== PROBLEM REQUIREMENTS ==
Apart from the pictures, which must be omitted, restate the data exactly.

== ENTRIES SUPPLIED ==
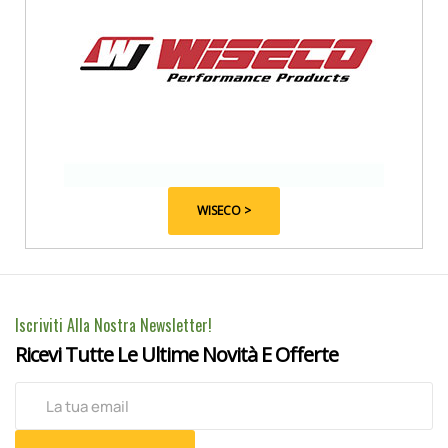
WISECO >
Iscriviti Alla Nostra Newsletter!
Ricevi Tutte Le Ultime Novità E Offerte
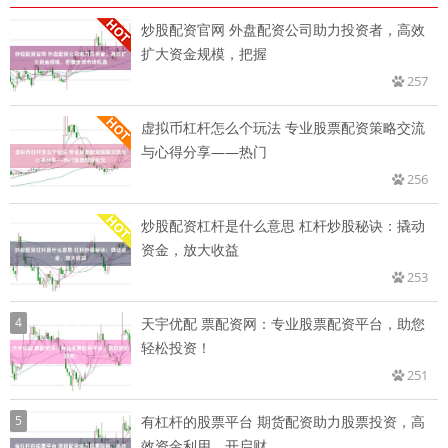
炒股配资官网 外盘配资公司助力投资者，高效
扩大资金规模，把握
257
虚拟币杠杆怎么个玩法 专业股票配资策略交流
与心得分享——热门
256
炒股配资杠杆是什么意思 杠杆炒股秘诀：撬动
资金，放大收益
253
4
天宇优配 票配资网：专业股票配资平台，助您
轻松投资！
251
5
有杠杆的股票平台 期货配资助力股票投资，高
效资金利用，开启财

== ANSWER SPACE ==
WISECO >
Iscriviti Alla Nostra Newsletter!
Ricevi Tutte Le Ultime Novità E Offerte
炒股配资官网 外盘配资公司助力投资者，高效
扩大资金规模，把握
257
虚拟币杠杆怎么个玩法 专业股票配资策略交流
与心得分享——热门
256
炒股配资杠杆是什么意思 杠杆炒股秘诀：撬动
资金，放大收益
253
4
天宇优配 票配资网：专业股票配资平台，助您
轻松投资！
251
5
有杠杆的股票平台 期货配资助力股票投资，高
效资金利用，开启财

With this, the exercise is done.